Die Kosten werden aber auch deshalb steigen, weil die Bürgerinnen und Bürger gar nicht mehr wissen und auch nicht wissen können, wer für was zuständig ist, wer was darf bzw. wer was machen muss. Die künftigen Regelungen sind vollkommen undurchsichtig.

So sehen wir uns beispielsweise mit einem Formblattsystem konfrontiert, was seinesgleichen sucht. Jeder Hausbesitzer muss sich demnach die "freien Schornsteinfegertätigkeiten" bescheinigen lassen. Werden vonseiten der Bezirksschornsteinfeger bzw. Bezirksbevollmächtigten gewisse Arbeiten moniert, muss der Hausbesitzer einen regelrechten Verwaltungsmarathon durchlaufen. Angefangen von der Anhörung bei der unteren Verwaltungsbehörde bis hin zu einer kostenpflichtigen "Ersatzvornahme". Wer soll da noch durchsteigen?

Zusammengefasst: Es bleiben bei diesem neuen Gesetz zum Schonsteinfegerwesen fast alle auf der Strecke. Dieses Gesetz ist unfair, wettbewerbsverzerrend und verfassungsrechtlich bedenklich. Wir lehnen es aus diesen Gründen ab.
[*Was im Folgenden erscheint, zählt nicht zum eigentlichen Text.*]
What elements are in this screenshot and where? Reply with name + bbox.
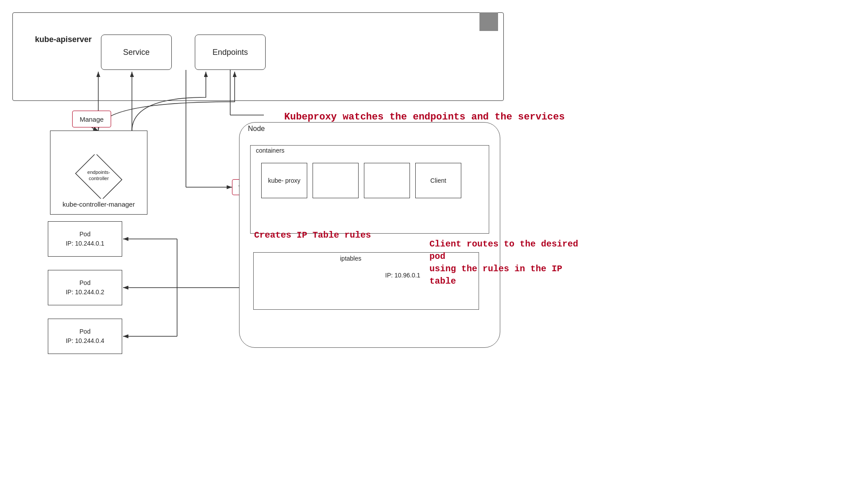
pod3-box: Pod IP: 10.244.0.4 (48, 319, 122, 354)
pod3-label: Pod IP: 10.244.0.4 (66, 327, 104, 346)
service-box: Service (101, 35, 172, 70)
kube-proxy-box: kube- proxy (261, 163, 307, 198)
ip-label: IP: 10.96.0.1 (385, 272, 420, 279)
svg-text:controller: controller (89, 176, 109, 181)
gray-square (479, 12, 498, 31)
client-box: Client (415, 163, 461, 198)
annotation-kubeproxy: Kubeproxy watches the endpoints and the … (284, 112, 565, 123)
diamond-svg: endpoints- controller (72, 154, 125, 199)
service-label: Service (123, 48, 150, 57)
manage-label: Manage (80, 115, 104, 123)
pod1-box: Pod IP: 10.244.0.1 (48, 221, 122, 257)
annotation-creates: Creates IP Table rules (254, 230, 371, 240)
endpoints-box: Endpoints (195, 35, 266, 70)
container-box3 (364, 163, 410, 198)
kcm-label: kube-controller-manager (62, 200, 135, 208)
pod2-label: Pod IP: 10.244.0.2 (66, 278, 104, 297)
container-box2 (313, 163, 359, 198)
svg-text:endpoints-: endpoints- (87, 169, 110, 175)
kube-apiserver-label: kube-apiserver (35, 35, 92, 44)
manage-box: Manage (72, 111, 111, 127)
endpoints-label: Endpoints (212, 48, 248, 57)
containers-label: containers (256, 147, 285, 154)
pod2-box: Pod IP: 10.244.0.2 (48, 270, 122, 305)
client-label: Client (430, 177, 446, 184)
diagram-container: kube-apiserver Service Endpoints Manage … (0, 0, 850, 504)
iptables-label: iptables (340, 255, 361, 262)
kcm-box: endpoints- controller kube-controller-ma… (50, 131, 147, 215)
kube-proxy-label: kube- proxy (268, 177, 300, 184)
annotation-client: Client routes to the desired pod using t… (429, 226, 589, 288)
node-label: Node (248, 125, 265, 133)
pod1-label: Pod IP: 10.244.0.1 (66, 230, 104, 248)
Der Entschließungsantrag der FDP deckt sich im Wesentlichen mit unseren Forderungen. Auch uns ist der Grundsatz "Wer misst, wartet nicht, und umgekehrt" wichtig. Eine Gleichbehandlung der Schornsteinfeger auf der einen und dem SHK-Handwerk auf der anderen Seite halten wir für elementar, wenn wir fairen Wettbewerb fördern wollen, und die Öffnung der Prüf- und Überwachungstätigkeiten an Kleinfeuerungsanlagen für geeignete, fachlich gut ausgebildete Betriebe führt in der Tat zu einer Wahlmöglichkeit für die Verbraucherinnen und Verbraucher. Hiermit können Anreize für mehr Gebäudesanierung und Energieeffizienz geschaffen werden. Wir stimmen daher dem Entschließungsantrag der FDP zu.

Auf den Entschließungsantrag der Fraktion Die Linke möchte ich gar nicht näher eingehen. Ein Beibehalten monopolistischer Strukturen führt sicher ins politische und ökonomische Abseits und kann nicht allen Ernstes diskutiert werden. Wir lehnen diesen selbstverständlich ab.